About David

David Gilmour, Canadian author
David Gilmour

David Gilmour was born in London, Ontario in 1949. He holds an Honors BA in French, a B.Ed., and did graduate work at Victoria College, studying Comparative Literature under Northrop Frye.

In 1980, Gilmour became the managing editor of the Toronto Film Festival, a post he held for four years. In 1986 he began his career with the CBC, as the film critic for The Journal. During his stint there, he reviewed more than 300 movies and was eventually promoted to host The Journal’s Friday Night Arts and entertainment segment.

Starting in 1990, Gilmour hosted his own program on CBC Newsworld called Gilmour on the Arts. He continued as an arts correspondent with the main CBC network when The Journal was folded into CBC Prime Time News. Then, after a two-year absence, in 1994 Gilmour on the Arts was re-packaged in a new format and later won a Gemini Award.

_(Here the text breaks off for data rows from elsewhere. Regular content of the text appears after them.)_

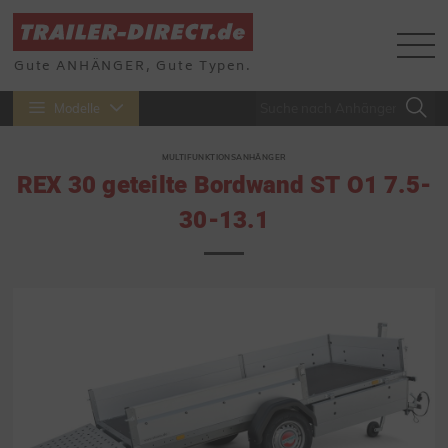
Gute ANHÄNGER, Gute Typen.
Modelle
MULTIFUNKTIONSANHÄNGER
REX 30 geteilte Bordwand ST O1 7.5-
30-13.1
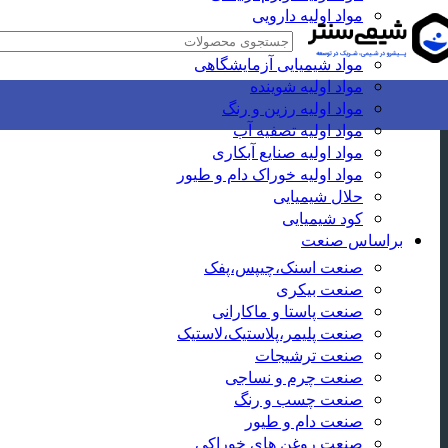
مواد اولیه دارویی
خانه
لیست مواد اولیه
مواد اولیه دارویی
ال متیونین
مواد شیمیایی آزمایشگاهی
مواد اولیه شوینده
مواد اولیه رزین و رنگ
مواد اولیه تصفیه آب
مواد اولیه صنایع آبکاری
مواد اولیه خوراک دام و طیور
حلال شیمیایی
کود شیمیایی
براساس صنعت
صنعت اسنک،چیپس،پفک
صنعت بیکری
صنعت پاستا و ماکارانی
صنعت پلیمر،پلاستیک،لاستیک
صنعت ترشیجات
صنعت چرم و نساجی
صنعت چسب و رنگ
صنعت دام و طیور
صنعت روغن های خوراکی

Through it all, Gilmour established himself as a critically-acclaimed novelist. His first novel, Back on Tuesday, was published in 1986, followed by How Boys See Girls in 1991. His third novel, An Affair with the Moon, was published in 1993.

Gilmour left television in 1997 to focus on his writing career. Lost Between Houses, published in 1999, was a best-seller in Canada and nominated for the Trillium Book Award. Sparrow Nights, his fifth novel, was published in 2001 by Random House to excellent reviews in The Globe and MailThe New York Times and Washington Post.

His sixth novel, A Perfect Night to Go to China, won the 2005 Governor-General’s Award for fiction and has been translated into Russian, Thai, Italian, French, Dutch, Bulgarian, Turkish, and Serbian.

In June of 2007, Gilmour won two gold National Magazine Awards for his essay “My Life with Tolstoy” which appeared in The Walrus magazine.

The Film Club (2008) is a non-fiction account of what happened when he let his teenage son drop out of school — on condition that he watch three movies a week with his father. The Film Club has been translated into 24 languages so far, including Japanese, Icelandic, Chinese, and Catalan and was a bestseller in Germany, Brazil and Canada.

He has two children, Maggie and Jesse, and lives in Toronto. Mr. Gilmour’s latest novel, Extraordinary, was published by HarperCollins in September, 2013.

He currently teaches literature and creative writing at the University of Toronto.